这里已经获取到ILoadBalancer
,里面包含serviceA服务器所有节点请求host信息。接下来就是从中负载均衡选择一个节点信息host出来。
public abstract class AbstractLoadBalancerAwareClient<S extends ClientRequest, T extends IResponse> extends LoadBalancerContext implements IClient<S, T>, IClientConfigAware {
public T executeWithLoadBalancer(final S request, final IClientConfig requestConfig) throws ClientException {
LoadBalancerCommand<T> command = buildLoadBalancerCommand(request, requestConfig);
try {
return command.submit(
new ServerOperation<T>() {
@Override
public Observable<T> call(Server server) {
URI finalUri = reconstructURIWithServer(server, request.getUri());
S requestForServer = (S) request.replaceUri(finalUri);
try {
return Observable.just(AbstractLoadBalancerAwareClient.this.execute(requestForServer, requestConfig));
}
catch (Exception e) {
return Observable.error(e);
}
}
})
.toBlocking()
.single();
} catch (Exception e) {
Throwable t = e.getCause();
if (t instanceof ClientException) {
throw (ClientException) t;
} else {
throw new ClientException(e);
}
}
}
}
public class LoadBalancerCommand<T> {
public Observable<T> submit(final ServerOperation<T> operation) {
final ExecutionInfoContext context = new ExecutionInfoContext();
if (listenerInvoker != null) {
try {
listenerInvoker.onExecutionStart();
} catch (AbortExecutionException e) {
return Observable.error(e);
}
}
final int maxRetrysSame = retryHandler.getMaxRetriesOnSameServer();
final int maxRetrysNext = retryHandler.getMaxRetriesOnNextServer();
// Use the load balancer
Observable<T> o =
(server == null ? selectServer() : Observable.just(server))
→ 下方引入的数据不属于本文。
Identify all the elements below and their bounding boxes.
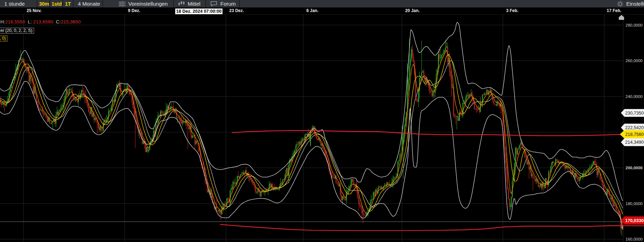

.concatMap(new Func1<Server, Observable<T>>() {
}
// 省略代码...
// selectServer是真正执行负载均衡的逻辑
private Observable<Server> selectServer() {
return Observable.create(new OnSubscribe<Server>() {
@Override
public void call(Subscriber<? super Server> next) {
try {
// loadBalancerURI是http:///sayHello/wangmeng, loadBalancerKey为null
Server server = loadBalancerContext.getServerFromLoadBalancer(loadBalancerURI, loadBalancerKey);
next.onNext(server);
next.onCompleted();
} catch (Exception e) {
next.onError(e);
}
}
});
}
}
public class LoadBalancerContext implements IClientConfigAware {
public Server getServerFromLoadBalancer(@Nullable URI original, @Nullable Object loadBalancerKey) throws ClientException {
String host = null;
int port = -1;
if (original != null) {
host = original.getHost();
}
if (original != null) {
Pair<String, Integer> schemeAndPort = deriveSchemeAndPortFromPartialUri(original);
port = schemeAndPort.second();
}
// 获取到ILoadBalancer,这里面有IRule的信息及服务节点所有信息
ILoadBalancer lb = getLoadBalancer();
if (host == null) {
// Partial URI or no URI Case
// well we have to just get the right instances from lb - or we fall back
if (lb != null){
// 这里就执行真正的chooseServer的逻辑了。默认的rule为ZoneAvoidanceZule
Server svc = lb.chooseServer(loadBalancerKey);
if (svc == null){
throw new ClientException(ClientException.ErrorType.GENERAL,
"Load balancer does not have available server for client: "
+ clientName);
}
host = svc.getHost();
if (host == null){
throw new ClientException(ClientException.ErrorType.GENERAL,
"Invalid Server for :" + svc);
}
logger.debug("{} using LB returned Server: {} for request {}", new Object[]{clientName, svc, original});
return svc;
}
// 省略代码
}
}
}
上面代码已经很清晰了,这里就是真正的通过ribbon的 rule.chooseServer()
负载均衡地选择了一个服务节点调用,debug如下:
到了这里feign与ribbon的分析也就结束了,返回请求url信息,然后得到response结果:
总结
上面已经分析了Feign与Ribbon的整合,最终还是落到Ribbon中的ILoadBalancer中,使用最后使用IRule去选择对应的server数据。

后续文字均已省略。